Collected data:
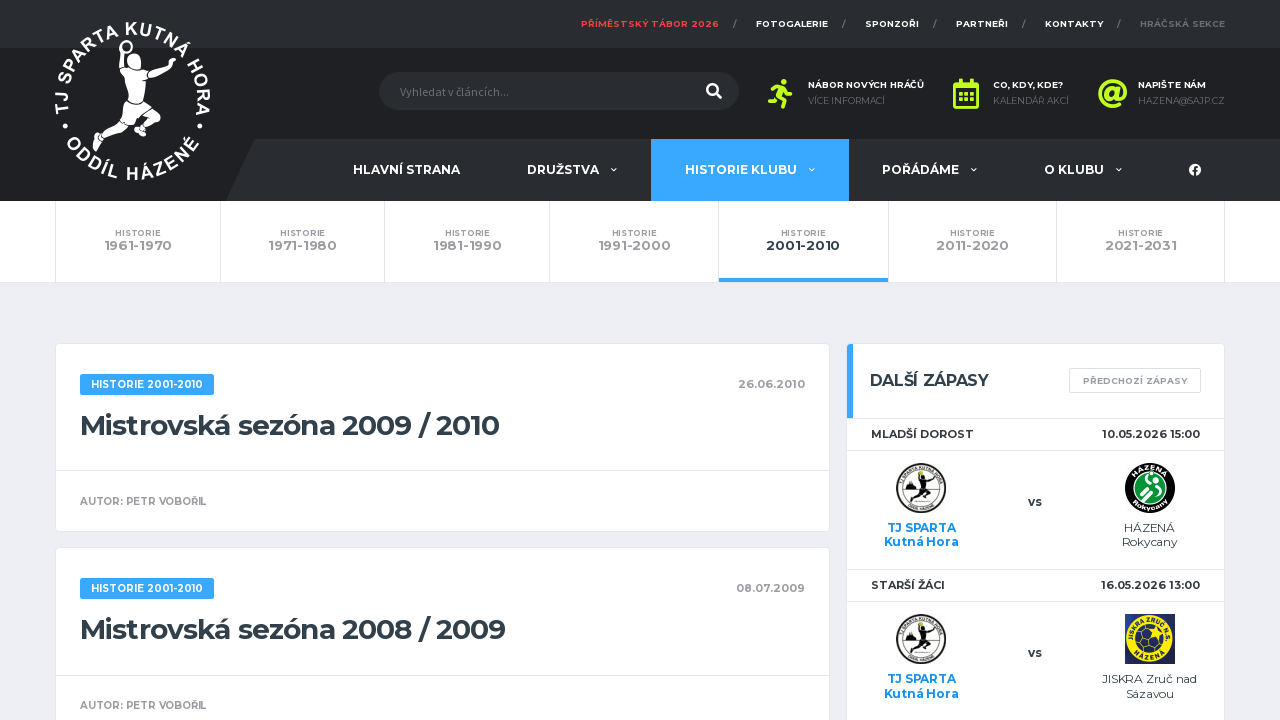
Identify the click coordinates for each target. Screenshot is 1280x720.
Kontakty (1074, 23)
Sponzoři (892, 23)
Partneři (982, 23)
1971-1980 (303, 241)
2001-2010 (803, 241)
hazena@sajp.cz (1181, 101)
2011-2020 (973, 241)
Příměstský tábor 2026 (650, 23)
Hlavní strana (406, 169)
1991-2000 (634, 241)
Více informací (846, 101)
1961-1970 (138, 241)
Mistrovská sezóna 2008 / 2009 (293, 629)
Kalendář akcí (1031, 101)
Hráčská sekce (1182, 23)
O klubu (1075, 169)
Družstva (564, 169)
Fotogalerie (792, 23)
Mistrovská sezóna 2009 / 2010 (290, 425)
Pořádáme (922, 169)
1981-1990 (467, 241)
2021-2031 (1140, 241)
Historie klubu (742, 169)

==

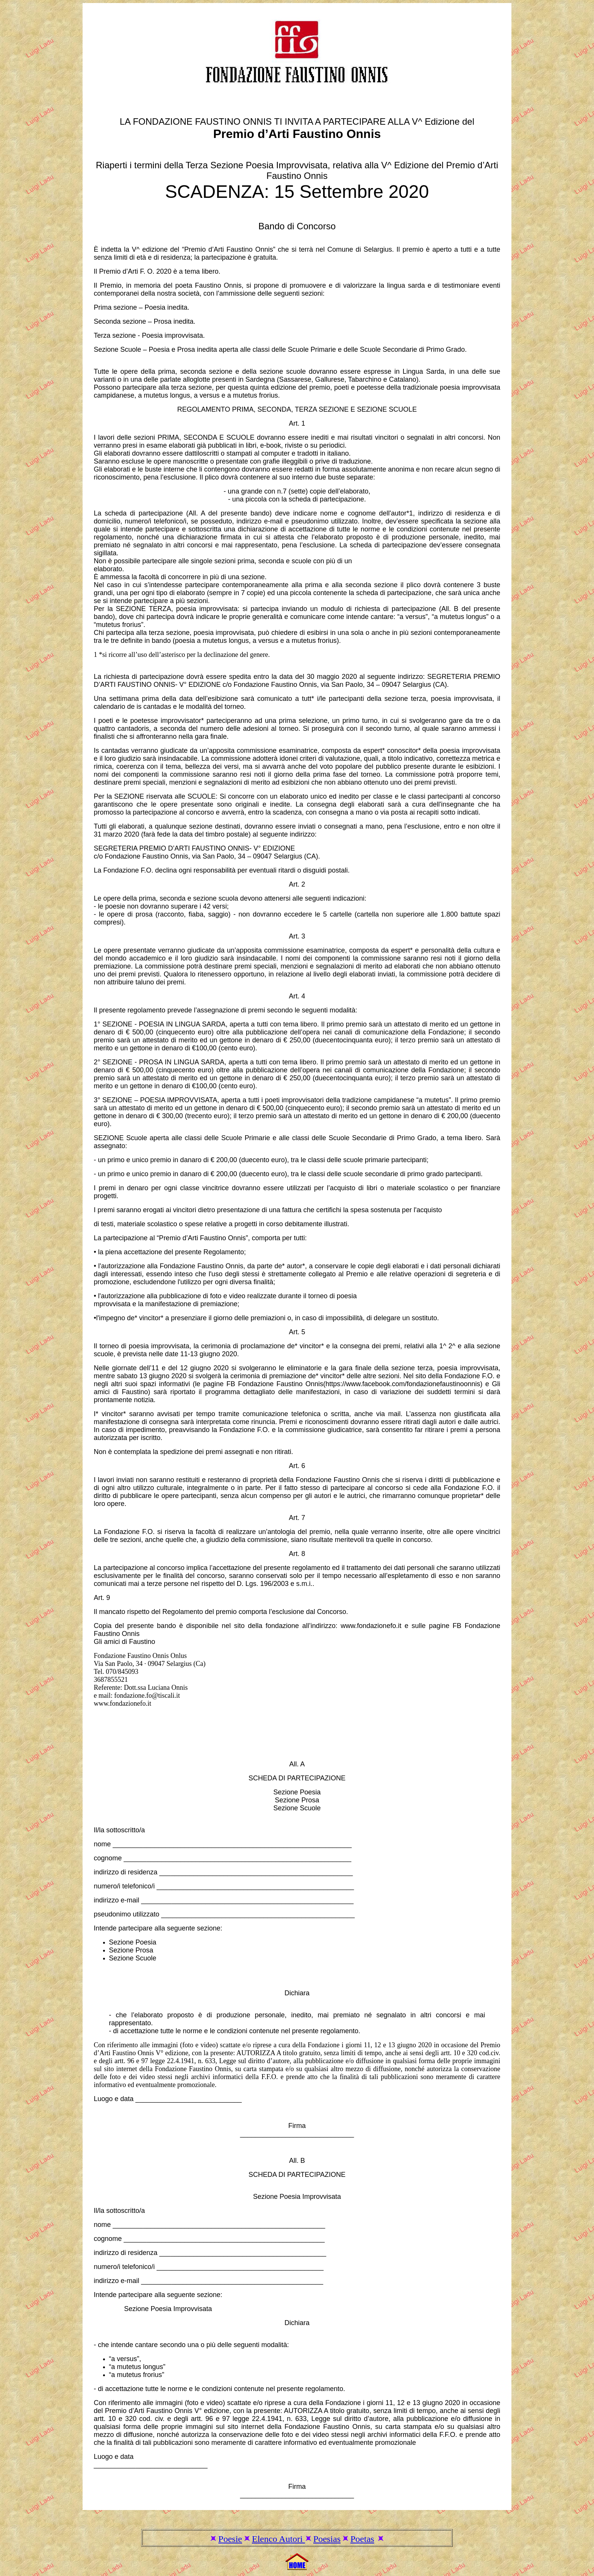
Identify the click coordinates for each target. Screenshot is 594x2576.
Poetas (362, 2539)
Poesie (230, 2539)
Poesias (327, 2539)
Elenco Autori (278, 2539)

--

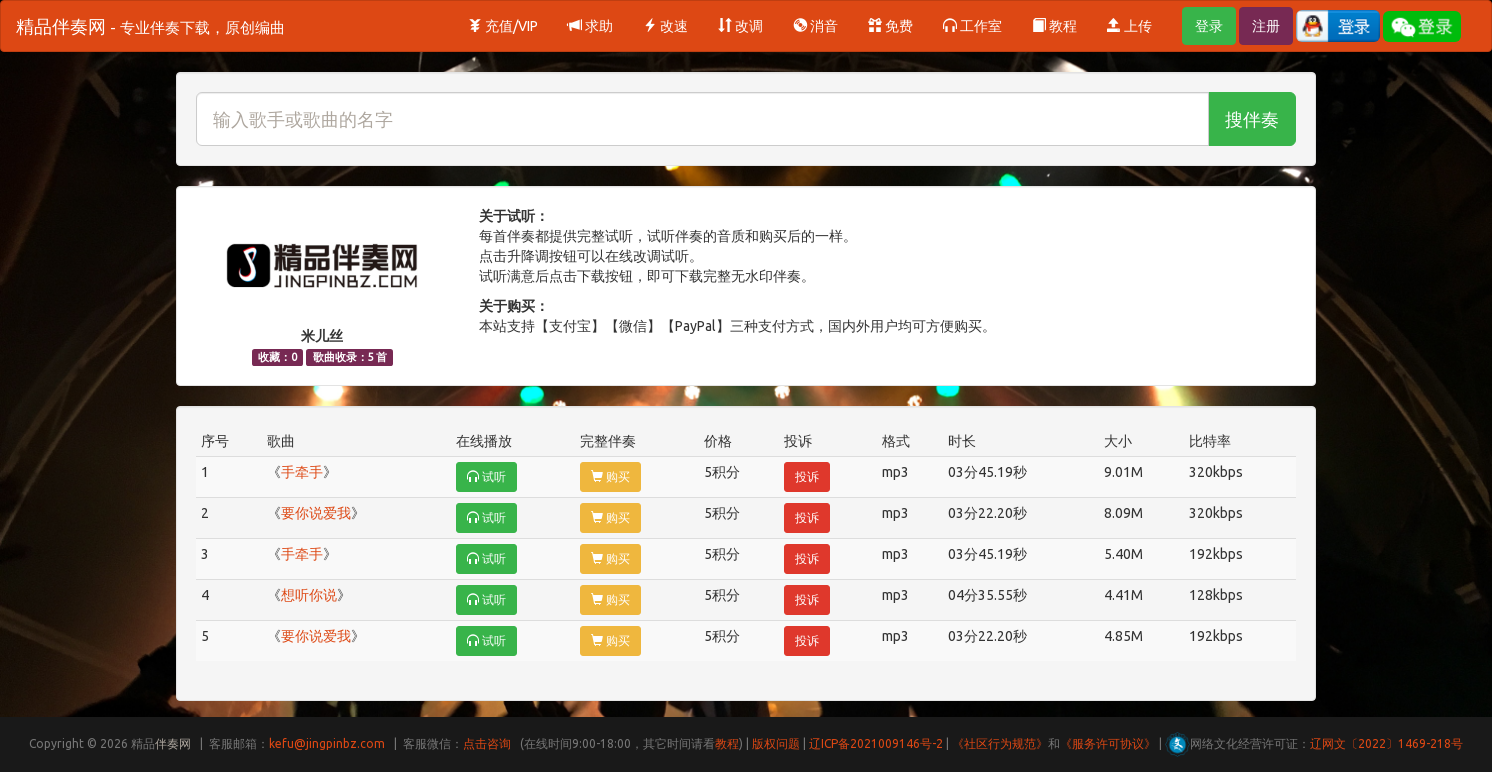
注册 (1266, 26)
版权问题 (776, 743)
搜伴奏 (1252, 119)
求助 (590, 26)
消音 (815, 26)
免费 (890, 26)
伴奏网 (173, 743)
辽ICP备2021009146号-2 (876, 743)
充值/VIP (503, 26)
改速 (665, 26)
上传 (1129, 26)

_TASK:_ Above are the records; from them, give again exactly the lines from the one containing "Družstva (564, 169)" to the one containing "Historie klubu (742, 169)", both lines included, and nothing more.

_OUTPUT:_
Družstva (564, 169)
Fotogalerie (792, 23)
Mistrovská sezóna 2009 / 2010 (290, 425)
Pořádáme (922, 169)
1981-1990 (467, 241)
2021-2031 (1140, 241)
Historie klubu (742, 169)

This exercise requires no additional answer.